[Collection entries]
>>>

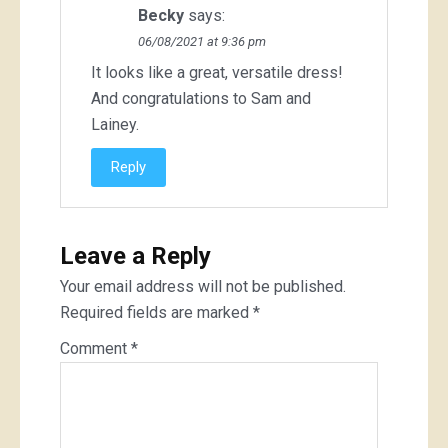
Becky
says:
06/08/2021 at 9:36 pm
It looks like a great, versatile dress!
And congratulations to Sam and
Lainey.
Reply
Leave a Reply
Your email address will not be published.
Required fields are marked
*
Comment
*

<<<

• **Your assignment**
Quote every record above exactly, leaving out the pictures.

• **Response to this task**
Becky
says:
06/08/2021 at 9:36 pm
It looks like a great, versatile dress!
And congratulations to Sam and
Lainey.
Reply
Leave a Reply
Your email address will not be published.
Required fields are marked
*
Comment
*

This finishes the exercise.